Existing contrastive learning methods for anomalous sound detection refine the audio representation of each audio sample by using the contrast between the samples' augmentations (e.g., with time or frequency masking). However, they might be biased by the augmented data, due to the lack of physical properties of machine sound, thereby limiting the detection performance. This paper uses contrastive learning to refine audio representations for each machine ID, rather than for each audio sample.

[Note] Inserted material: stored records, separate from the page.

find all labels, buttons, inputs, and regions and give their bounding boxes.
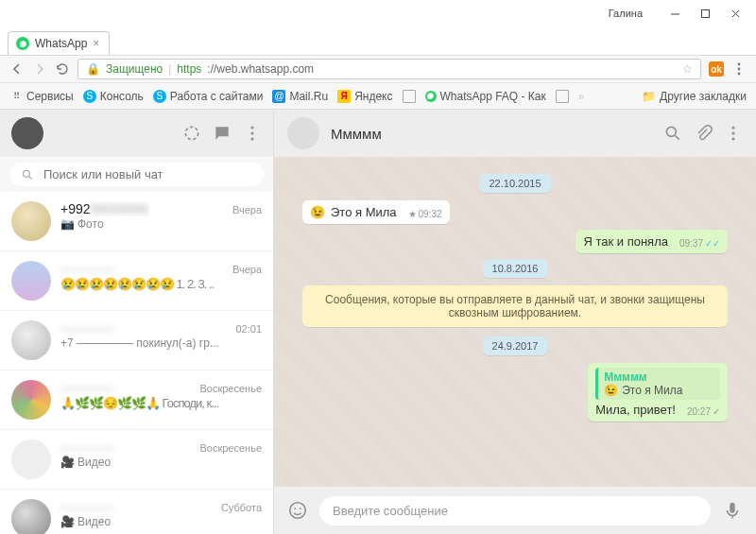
date-separator: 10.8.2016 — [302, 259, 728, 276]
chat-avatar — [11, 320, 51, 360]
voice-record-icon[interactable] — [722, 500, 743, 521]
apps-button[interactable]: ⠿Сервисы — [9, 90, 74, 103]
window-minimize-button[interactable] — [660, 2, 690, 25]
svg-point-8 — [23, 170, 29, 177]
other-bookmarks-button[interactable]: Другие закладки — [660, 90, 747, 103]
url-scheme: https — [177, 62, 201, 76]
page-icon — [403, 90, 416, 103]
chat-avatar — [11, 261, 51, 301]
conversation-panel: Ммммм 22.10.2015 😉Это я Мила ★09:32 Я та… — [274, 110, 756, 534]
menu-icon[interactable] — [243, 124, 262, 143]
search-container — [0, 157, 273, 192]
contact-name[interactable]: Ммммм — [331, 126, 652, 142]
chat-preview: 🎥Видео — [60, 456, 262, 469]
message-text: Мила, привет! — [595, 403, 676, 417]
whatsapp-icon — [16, 37, 29, 50]
tab-whatsapp[interactable]: WhatsApp × — [8, 31, 110, 55]
message-text: Я так и поняла — [583, 234, 668, 249]
chat-name: ———— — [60, 380, 113, 395]
browser-menu-button[interactable] — [731, 61, 747, 77]
bookmark-doc[interactable] — [403, 90, 416, 103]
chat-list-item[interactable]: ————Воскресенье 🎥Видео — [0, 430, 273, 490]
page-icon — [556, 90, 569, 103]
bookmark-wa-faq[interactable]: WhatsApp FAQ - Как — [425, 90, 546, 103]
new-chat-icon[interactable] — [213, 124, 232, 143]
message-list[interactable]: 22.10.2015 😉Это я Мила ★09:32 Я так и по… — [274, 157, 756, 487]
message-incoming[interactable]: 😉Это я Мила ★09:32 — [302, 200, 728, 224]
chat-time: Вчера — [229, 204, 262, 215]
search-icon — [21, 168, 34, 181]
nav-reload-button[interactable] — [55, 61, 70, 77]
message-composer: Введите сообщение — [274, 487, 756, 534]
chat-list-item[interactable]: ————Воскресенье 🙏🌿🌿😔🌿🌿🙏 Господи, к... — [0, 370, 273, 430]
chat-list-item[interactable]: ————02:01 +7 ————— покинул(-а) гр... — [0, 311, 273, 370]
svg-point-3 — [738, 73, 741, 76]
attach-icon[interactable] — [694, 124, 713, 143]
svg-point-10 — [731, 126, 734, 129]
search-in-chat-icon[interactable] — [663, 124, 682, 143]
window-close-button[interactable] — [720, 2, 750, 25]
bookmark-yandex[interactable]: ЯЯндекс — [337, 90, 392, 103]
chat-list-item[interactable]: +99200000000Вчера 📷Фото — [0, 192, 273, 251]
window-titlebar: Галина — [0, 0, 756, 26]
whatsapp-app: +99200000000Вчера 📷Фото ————Вчера 😢😢😢😢😢😢… — [0, 110, 756, 534]
message-outgoing[interactable]: Ммммм 😉Это я Мила Мила, привет! 20:27✓ — [302, 363, 728, 422]
window-maximize-button[interactable] — [690, 2, 720, 25]
bookmark-mailru[interactable]: @Mail.Ru — [272, 90, 328, 103]
status-icon[interactable] — [182, 124, 201, 143]
bookmark-sites[interactable]: SРабота с сайтами — [153, 90, 264, 103]
nav-back-button[interactable] — [9, 61, 25, 77]
message-input[interactable]: Введите сообщение — [319, 496, 711, 525]
chat-preview: 🙏🌿🌿😔🌿🌿🙏 Господи, к... — [60, 396, 262, 410]
message-meta: ★09:32 — [408, 209, 442, 219]
chat-time: Вчера — [229, 264, 262, 275]
svg-point-5 — [250, 126, 253, 129]
read-ticks-icon: ✓✓ — [705, 238, 720, 249]
bookmarks-bar: ⠿Сервисы SКонсоль SРабота с сайтами @Mai… — [0, 83, 756, 110]
encryption-notice: Сообщения, которые вы отправляете в данн… — [302, 285, 728, 327]
search-input[interactable] — [43, 167, 252, 181]
emoji-wink-icon: 😉 — [310, 205, 325, 219]
extension-odnoklassniki-icon[interactable]: ok — [709, 61, 724, 77]
chat-time: Воскресенье — [196, 383, 262, 394]
conversation-header: Ммммм — [274, 110, 756, 157]
secure-label: Защищено — [106, 62, 163, 76]
chat-menu-icon[interactable] — [724, 124, 743, 143]
svg-point-11 — [731, 131, 734, 134]
svg-point-9 — [666, 127, 676, 136]
svg-point-13 — [290, 503, 306, 519]
svg-rect-0 — [701, 9, 709, 17]
contact-avatar[interactable] — [287, 117, 319, 149]
chat-time: Воскресенье — [196, 442, 262, 454]
skype-icon: S — [83, 90, 96, 103]
chat-avatar — [11, 439, 51, 479]
chat-preview: 🎥Видео — [60, 515, 262, 528]
message-outgoing[interactable]: Я так и поняла 09:37✓✓ — [302, 230, 728, 253]
chat-list[interactable]: +99200000000Вчера 📷Фото ————Вчера 😢😢😢😢😢😢… — [0, 192, 273, 534]
sent-tick-icon: ✓ — [713, 406, 720, 417]
chat-list-item[interactable]: ————Вчера 😢😢😢😢😢😢😢😢 1. 2. 3. .. — [0, 251, 273, 311]
skype-icon: S — [153, 90, 166, 103]
svg-point-7 — [250, 137, 253, 140]
emoji-picker-icon[interactable] — [287, 500, 308, 521]
address-bar[interactable]: 🔒 Защищено | https://web.whatsapp.com ☆ — [77, 59, 701, 79]
bookmark-console[interactable]: SКонсоль — [83, 90, 144, 103]
svg-point-15 — [300, 508, 301, 509]
sidebar-header — [0, 110, 273, 157]
apps-icon: ⠿ — [9, 90, 23, 103]
star-icon: ★ — [408, 209, 417, 219]
emoji-wink-icon: 😉 — [604, 384, 618, 397]
bookmark-star-icon[interactable]: ☆ — [682, 62, 693, 76]
svg-point-4 — [185, 127, 198, 139]
chat-list-item[interactable]: ————Суббота 🎥Видео — [0, 490, 273, 534]
mailru-icon: @ — [272, 90, 285, 103]
bookmark-doc2[interactable] — [556, 90, 569, 103]
nav-forward-button[interactable] — [32, 61, 47, 77]
chat-time: 02:01 — [232, 323, 262, 335]
browser-toolbar: 🔒 Защищено | https://web.whatsapp.com ☆ … — [0, 55, 756, 83]
chat-name: ———— — [60, 320, 113, 336]
chat-name: ———— — [60, 499, 113, 514]
yandex-icon: Я — [337, 90, 351, 103]
self-avatar[interactable] — [11, 117, 43, 149]
tab-close-icon[interactable]: × — [93, 37, 99, 50]
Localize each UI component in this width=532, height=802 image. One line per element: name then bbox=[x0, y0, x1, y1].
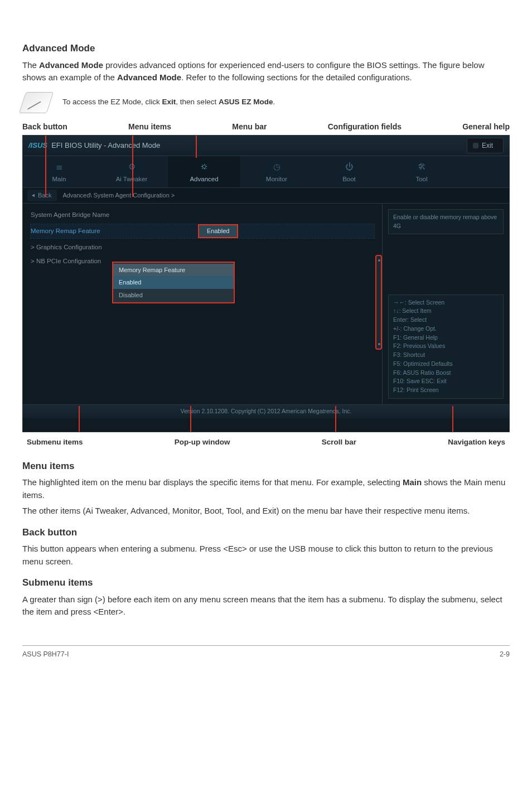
footer-right: 2-9 bbox=[500, 649, 510, 660]
nav-key: F3: Shortcut bbox=[393, 351, 499, 360]
note-box: To access the EZ Mode, click Exit, then … bbox=[22, 92, 510, 113]
submenu-items-heading: Submenu items bbox=[22, 576, 510, 590]
page-footer: ASUS P8H77-I 2-9 bbox=[22, 645, 510, 660]
popup-title: Memory Remap Feature bbox=[113, 264, 234, 277]
text: . Refer to the following sections for th… bbox=[181, 73, 412, 82]
nav-key: ↑↓: Select Item bbox=[393, 307, 499, 316]
back-button-paragraph: This button appears when entering a subm… bbox=[22, 543, 510, 568]
gauge-icon: ◷ bbox=[240, 161, 313, 173]
gear-icon: ⚙ bbox=[95, 161, 168, 173]
bold-text: Exit bbox=[162, 98, 176, 106]
bios-title-text: EFI BIOS Utility - Advanced Mode bbox=[51, 141, 160, 149]
bios-tab-bar: ≣Main ⚙Ai Tweaker ⛭Advanced ◷Monitor ⏻Bo… bbox=[23, 156, 509, 189]
callout-line bbox=[132, 136, 133, 197]
tab-label: Monitor bbox=[266, 176, 287, 182]
scroll-up-icon[interactable] bbox=[378, 259, 380, 262]
popup-window: Memory Remap Feature Enabled Disabled bbox=[112, 262, 235, 304]
back-button-heading: Back button bbox=[22, 525, 510, 540]
nav-key: Enter: Select bbox=[393, 316, 499, 325]
bottom-annotation-row: Submenu items Pop-up window Scroll bar N… bbox=[27, 437, 505, 448]
config-value[interactable]: Enabled bbox=[198, 224, 238, 238]
context-help: Enable or disable memory remap above 4G bbox=[388, 209, 504, 235]
chip-icon: ⛭ bbox=[168, 161, 240, 173]
tab-main[interactable]: ≣Main bbox=[23, 156, 95, 188]
tab-tool[interactable]: 🛠Tool bbox=[385, 156, 458, 188]
nav-key: F1: General Help bbox=[393, 334, 499, 342]
advanced-mode-heading: Advanced Mode bbox=[22, 41, 510, 56]
tab-label: Boot bbox=[342, 176, 356, 182]
tab-label: Advanced bbox=[190, 176, 218, 182]
popup-option-disabled[interactable]: Disabled bbox=[113, 289, 234, 302]
bios-title: /ISUS EFI BIOS Utility - Advanced Mode bbox=[28, 140, 160, 151]
nav-key: F5: Optimized Defaults bbox=[393, 360, 499, 369]
footer-left: ASUS P8H77-I bbox=[22, 649, 69, 660]
tab-monitor[interactable]: ◷Monitor bbox=[240, 156, 313, 188]
nav-key: F2: Previous Values bbox=[393, 342, 499, 351]
annot-scroll-bar: Scroll bar bbox=[322, 437, 356, 448]
advanced-mode-paragraph: The Advanced Mode provides advanced opti… bbox=[22, 59, 510, 84]
popup-option-enabled[interactable]: Enabled bbox=[113, 276, 234, 289]
exit-button[interactable]: Exit bbox=[467, 138, 504, 153]
callout-line bbox=[335, 406, 336, 432]
bios-window: /ISUS EFI BIOS Utility - Advanced Mode E… bbox=[22, 135, 510, 432]
nav-key: →←: Select Screen bbox=[393, 298, 499, 307]
config-row-bridge-name: System Agent Bridge Name bbox=[31, 210, 374, 220]
text: . bbox=[273, 98, 275, 106]
tab-ai-tweaker[interactable]: ⚙Ai Tweaker bbox=[95, 156, 168, 188]
annot-config-fields: Configuration fields bbox=[328, 121, 402, 133]
tool-icon: 🛠 bbox=[385, 161, 458, 173]
bios-body: System Agent Bridge Name Memory Remap Fe… bbox=[23, 204, 509, 404]
asus-logo: /ISUS bbox=[28, 141, 47, 149]
power-icon: ⏻ bbox=[313, 161, 385, 173]
menu-items-paragraph: The highlighted item on the menu bar dis… bbox=[22, 476, 510, 501]
text: The highlighted item on the menu bar dis… bbox=[22, 477, 403, 487]
list-icon: ≣ bbox=[23, 161, 95, 173]
annot-general-help: General help bbox=[462, 121, 510, 133]
nav-key: F12: Print Screen bbox=[393, 386, 499, 395]
menu-items-paragraph-2: The other items (Ai Tweaker, Advanced, M… bbox=[22, 505, 510, 518]
bold-text: Advanced Mode bbox=[117, 73, 181, 82]
callout-line bbox=[196, 136, 197, 158]
note-icon bbox=[19, 92, 54, 113]
back-button[interactable]: Back bbox=[27, 190, 57, 201]
annot-popup-window: Pop-up window bbox=[175, 437, 230, 448]
tab-boot[interactable]: ⏻Boot bbox=[313, 156, 385, 188]
breadcrumb: Advanced\ System Agent Configuration > bbox=[62, 191, 175, 200]
bold-text: Advanced Mode bbox=[39, 60, 103, 70]
text: The bbox=[22, 60, 39, 70]
callout-line bbox=[79, 406, 80, 432]
tab-advanced[interactable]: ⛭Advanced bbox=[168, 156, 240, 188]
tab-label: Main bbox=[52, 176, 66, 182]
callout-line bbox=[452, 406, 453, 432]
scrollbar[interactable] bbox=[375, 255, 382, 350]
callout-line bbox=[45, 136, 46, 197]
bios-help-panel: Enable or disable memory remap above 4G … bbox=[382, 204, 509, 404]
top-annotation-row: Back button Menu items Menu bar Configur… bbox=[22, 121, 510, 133]
bold-text: ASUS EZ Mode bbox=[219, 98, 273, 106]
text: , then select bbox=[176, 98, 219, 106]
menu-items-heading: Menu items bbox=[22, 459, 510, 474]
annot-menu-bar: Menu bar bbox=[232, 121, 267, 133]
nav-key: +/-: Change Opt. bbox=[393, 325, 499, 334]
submenu-items-paragraph: A greater than sign (>) before each item… bbox=[22, 593, 510, 619]
tab-label: Ai Tweaker bbox=[116, 176, 148, 182]
config-label: Graphics Configuration bbox=[31, 243, 198, 252]
annot-submenu-items: Submenu items bbox=[27, 437, 83, 448]
callout-line bbox=[190, 406, 191, 432]
config-row-graphics[interactable]: Graphics Configuration bbox=[31, 243, 374, 252]
config-row-memory-remap[interactable]: Memory Remap Feature Enabled bbox=[31, 224, 374, 238]
config-label: Memory Remap Feature bbox=[31, 226, 198, 236]
tab-label: Tool bbox=[415, 176, 427, 182]
scroll-down-icon[interactable] bbox=[378, 343, 380, 345]
nav-key: F6: ASUS Ratio Boost bbox=[393, 369, 499, 378]
breadcrumb-bar: Back Advanced\ System Agent Configuratio… bbox=[23, 188, 509, 204]
navigation-keys-box: →←: Select Screen ↑↓: Select Item Enter:… bbox=[388, 294, 504, 399]
annot-navigation-keys: Navigation keys bbox=[448, 437, 505, 448]
bold-text: Main bbox=[403, 477, 422, 487]
bios-config-panel: System Agent Bridge Name Memory Remap Fe… bbox=[23, 204, 382, 404]
bios-footer: Version 2.10.1208. Copyright (C) 2012 Am… bbox=[23, 404, 509, 418]
annot-menu-items: Menu items bbox=[128, 121, 171, 133]
note-text: To access the EZ Mode, click Exit, then … bbox=[62, 96, 275, 108]
annot-back-button: Back button bbox=[22, 121, 67, 133]
nav-key: F10: Save ESC: Exit bbox=[393, 377, 499, 386]
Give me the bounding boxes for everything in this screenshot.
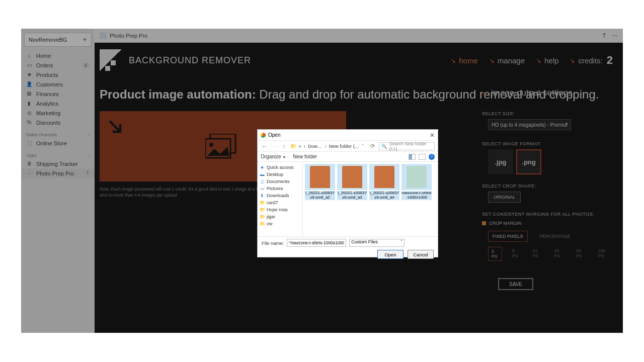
dialog-titlebar: Open ✕: [258, 130, 438, 141]
format-label: SELECT IMAGE FORMAT:: [482, 141, 612, 146]
px-25[interactable]: 25 PX: [551, 247, 567, 261]
file-item[interactable]: I_20221-s20837z8-sm8_a4: [369, 164, 399, 200]
px-10[interactable]: 10 PX: [529, 247, 544, 261]
pin-icon[interactable]: ⤒: [602, 32, 607, 39]
app-icon: [100, 32, 107, 39]
arrow-icon: ↘: [481, 89, 487, 97]
nav-analytics[interactable]: ▮Analytics: [21, 99, 95, 108]
chevron-right-icon[interactable]: ›: [88, 132, 90, 137]
checkbox-icon: [482, 221, 486, 225]
orders-icon: ▭: [26, 62, 32, 68]
tree-jigar[interactable]: 📁jigar: [260, 213, 300, 220]
tree-vsr[interactable]: 📁vsr: [260, 220, 300, 227]
nav-credits[interactable]: ↘credits:2: [570, 54, 613, 67]
file-open-dialog: Open ✕ ← → ↑ 📁 «› Dow…› New folder (…˅ ⟳…: [257, 129, 438, 257]
cancel-button[interactable]: Cancel: [408, 250, 434, 259]
hero-title-bold: Product image automation:: [100, 87, 256, 101]
chevron-right-icon[interactable]: ›: [88, 153, 90, 158]
new-folder-button[interactable]: New folder: [293, 154, 317, 159]
view-details-button[interactable]: [419, 154, 426, 160]
tree-quick-access[interactable]: ★Quick access: [260, 164, 300, 171]
credits-count: 2: [607, 54, 613, 67]
tree-documents[interactable]: ▯Documents: [260, 178, 300, 185]
store-selector[interactable]: NovRemoveBG ▼: [24, 33, 92, 47]
format-jpg[interactable]: .jpg: [488, 149, 513, 174]
file-name: I_20221-s20837z8-sm8_a2: [305, 191, 335, 200]
size-select[interactable]: HD (up to 4 megapixels) - Premium: [488, 119, 571, 130]
view-icons-button[interactable]: [409, 154, 416, 160]
nav-orders[interactable]: ▭Orders2: [21, 60, 95, 70]
folder-icon: 📁: [260, 207, 265, 212]
nav-label: Shipping Tracker: [36, 161, 78, 167]
close-icon[interactable]: ✕: [430, 132, 435, 139]
tshirt-thumb-icon: [342, 166, 362, 188]
tree-card7[interactable]: 📁card7: [260, 199, 300, 206]
px-50[interactable]: 50 PX: [573, 247, 588, 261]
home-icon: ⌂: [26, 53, 32, 58]
folder-icon: 📁: [260, 200, 265, 205]
tab-percentage[interactable]: PERCENTAGE: [536, 231, 575, 241]
arrow-icon: ↘: [450, 57, 456, 64]
tree-pictures[interactable]: ▭Pictures: [260, 185, 300, 192]
search-input[interactable]: 🔍Search New folder (11): [379, 142, 435, 150]
panel-title: ↘image output settings: [481, 88, 612, 98]
help-icon[interactable]: ?: [429, 154, 435, 160]
nav-label: Orders: [36, 62, 53, 68]
margin-label: SET CONSISTENT MARGINS FOR ALL PHOTOS:: [482, 212, 612, 217]
nav-home[interactable]: ⌂Home: [21, 51, 95, 60]
nav-manage[interactable]: ↘manage: [489, 56, 525, 65]
tshirt-thumb-icon: [407, 166, 427, 188]
file-item[interactable]: maxzone-t-shirts-1000x1000: [401, 164, 432, 200]
crop-margin-toggle[interactable]: CROP MARGIN: [482, 221, 612, 226]
settings-panel: ↘image output settings SELECT SIZE: HD (…: [482, 78, 623, 290]
tshirt-thumb-icon: [310, 166, 330, 188]
px-5[interactable]: 5 PX: [509, 247, 522, 261]
crop-label: SELECT CROP SHAPE:: [482, 184, 612, 189]
tab-fixed-pixels[interactable]: FIXED PIXELS: [488, 231, 528, 242]
save-button[interactable]: SAVE: [498, 278, 533, 290]
tree-hope[interactable]: 📁Hope rosa: [260, 206, 300, 213]
organize-menu[interactable]: Organize ▼: [261, 154, 286, 159]
admin-sidebar: NovRemoveBG ▼ ⌂Home ▭Orders2 ❖Products 👤…: [21, 29, 95, 333]
up-icon[interactable]: ↑: [282, 143, 287, 149]
nav-shipping-tracker[interactable]: ≣Shipping Tracker: [21, 159, 95, 168]
nav-online-store[interactable]: ⬚Online Store: [21, 138, 95, 148]
open-button[interactable]: Open: [377, 250, 404, 259]
breadcrumb[interactable]: 📁 «› Dow…› New folder (…˅: [290, 143, 365, 149]
nav-help[interactable]: ↘help: [536, 56, 558, 65]
nav-label: Finances: [36, 91, 59, 97]
crop-original[interactable]: ORIGINAL: [488, 192, 521, 203]
nav-products[interactable]: ❖Products: [21, 70, 95, 79]
nav-discounts[interactable]: %Discounts: [21, 118, 95, 127]
nav-label: Analytics: [36, 101, 58, 107]
nav-customers[interactable]: 👤Customers: [21, 79, 95, 89]
tree-downloads[interactable]: ⬇Downloads: [260, 192, 300, 199]
dialog-footer: File name: Custom Files˅ Open Cancel: [258, 236, 438, 257]
bank-icon: 🏛: [26, 91, 32, 97]
app-brand: BACKGROUND REMOVER: [129, 55, 251, 66]
file-item[interactable]: I_20221-s20837z8-sm8_a3: [337, 164, 367, 200]
percent-icon: %: [26, 120, 32, 125]
forward-icon[interactable]: →: [271, 143, 279, 149]
folder-icon: 📁: [290, 143, 297, 149]
back-icon[interactable]: ←: [261, 143, 268, 149]
tree-desktop[interactable]: ▬Desktop: [260, 171, 300, 178]
nav-home[interactable]: ↘home: [450, 56, 478, 65]
chrome-icon: [261, 133, 266, 138]
folder-icon: 📁: [260, 214, 265, 219]
refresh-icon[interactable]: ⟳: [369, 143, 376, 149]
nav-finances[interactable]: 🏛Finances: [21, 89, 95, 99]
nav-photo-prep-pro[interactable]: ▫Photo Prep Pro⤒: [21, 168, 95, 178]
nav-marketing[interactable]: ◎Marketing: [21, 108, 95, 118]
format-png[interactable]: .png: [516, 149, 541, 174]
chevron-down-icon: ▼: [83, 37, 87, 42]
px-0[interactable]: 0 PX: [488, 247, 502, 261]
filetype-select[interactable]: Custom Files˅: [349, 239, 405, 247]
file-item[interactable]: I_20221-s20837z8-sm8_a2: [305, 164, 335, 200]
arrow-icon: ↘: [570, 57, 575, 64]
filename-input[interactable]: [287, 239, 346, 247]
tshirt-thumb-icon: [374, 166, 394, 188]
more-icon[interactable]: ⋯: [612, 32, 618, 39]
px-100[interactable]: 100 PX: [595, 247, 612, 261]
pin-icon[interactable]: ⤒: [86, 170, 90, 176]
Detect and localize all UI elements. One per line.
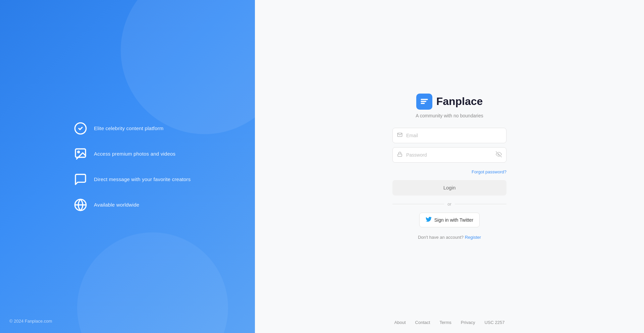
email-group xyxy=(392,128,506,143)
toggle-password-icon[interactable] xyxy=(496,151,502,159)
footer-contact-link[interactable]: Contact xyxy=(415,320,430,325)
twitter-button-label: Sign in with Twitter xyxy=(434,217,473,223)
password-group xyxy=(392,147,506,163)
password-wrapper xyxy=(392,147,506,163)
tagline: A community with no boundaries xyxy=(416,113,483,118)
feature-worldwide: Available worldwide xyxy=(74,198,255,212)
globe-icon xyxy=(74,198,87,212)
feature-worldwide-text: Available worldwide xyxy=(94,202,139,208)
footer-privacy-link[interactable]: Privacy xyxy=(461,320,475,325)
right-panel: Fanplace A community with no boundaries xyxy=(255,0,644,333)
forgot-password-area: Forgot password? xyxy=(392,169,506,175)
register-link[interactable]: Register xyxy=(465,235,481,240)
photos-icon xyxy=(74,147,87,161)
twitter-icon xyxy=(426,216,432,223)
feature-elite-text: Elite celebrity content platform xyxy=(94,125,163,131)
lock-icon xyxy=(397,152,402,158)
chat-icon xyxy=(74,173,87,186)
email-input[interactable] xyxy=(392,128,506,143)
footer-about-link[interactable]: About xyxy=(394,320,406,325)
check-circle-icon xyxy=(74,122,87,135)
divider-text: or xyxy=(447,202,451,207)
register-prompt: Don't have an account? xyxy=(418,235,464,240)
login-button[interactable]: Login xyxy=(392,180,506,196)
svg-point-2 xyxy=(78,151,79,153)
feature-access-text: Access premium photos and videos xyxy=(94,151,175,157)
svg-rect-5 xyxy=(421,99,428,100)
feature-message: Direct message with your favorite creato… xyxy=(74,173,255,186)
svg-rect-8 xyxy=(398,154,402,156)
login-container: Fanplace A community with no boundaries xyxy=(392,94,506,240)
feature-access: Access premium photos and videos xyxy=(74,147,255,161)
forgot-password-link[interactable]: Forgot password? xyxy=(472,169,506,174)
footer-usc-link[interactable]: USC 2257 xyxy=(484,320,504,325)
copyright: © 2024 Fanplace.com xyxy=(9,319,52,324)
footer: About Contact Terms Privacy USC 2257 xyxy=(255,320,644,325)
feature-elite: Elite celebrity content platform xyxy=(74,122,255,135)
password-input[interactable] xyxy=(392,147,506,163)
logo-svg xyxy=(420,97,429,106)
app-logo-icon xyxy=(416,94,432,110)
app-name: Fanplace xyxy=(436,95,483,108)
register-area: Don't have an account? Register xyxy=(418,235,481,240)
logo-area: Fanplace xyxy=(416,94,483,110)
svg-rect-7 xyxy=(421,103,425,104)
features-container: Elite celebrity content platform Access … xyxy=(0,122,255,212)
email-icon xyxy=(397,132,402,139)
footer-terms-link[interactable]: Terms xyxy=(439,320,451,325)
feature-message-text: Direct message with your favorite creato… xyxy=(94,176,191,182)
twitter-signin-button[interactable]: Sign in with Twitter xyxy=(419,213,480,227)
svg-rect-6 xyxy=(421,101,426,102)
svg-rect-1 xyxy=(75,149,86,157)
email-wrapper xyxy=(392,128,506,143)
feature-list: Elite celebrity content platform Access … xyxy=(74,122,255,212)
divider: or xyxy=(392,202,506,207)
left-panel: Elite celebrity content platform Access … xyxy=(0,0,255,333)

The proposed two-stage method uses contrastive learning to pretrain the audio representation model by incorporating machine ID and a self-supervised ID classifier to fine-tune the learnt model, while enhancing the relation between audio features from the same ID. Experiments show that our method outperforms the state-of-the-art methods using contrastive learning or self-supervised classification in overall anomaly detection performance and stability on DCASE 2020 Challenge Task2 dataset.
翻译:---
对于异常声音检测,现有的对比学习方法通过使用样本数据增强(例如时间或频率遮罩)的样本对比来优化音频表示。然而,由于缺少机器声音的物理属性,这样的方法可能会受到增强数据的影响,从而限制检测性能。本文提出了一种两阶段方法,使用对比学习来为每个机器ID优化音频表示,而不是为每个音频样本进行优化。该方法利用对比学习预训练音频表示模型,并利用自监督ID分类器微调模型,同时增强来自相同ID的音频特征之间的相关性。实验结果表明,我们的方法在DCASE 2020 Challenge Task2数据集上在整体异常检测性能和稳定性方面均优于使用对比学习或自监督分类的现有方法。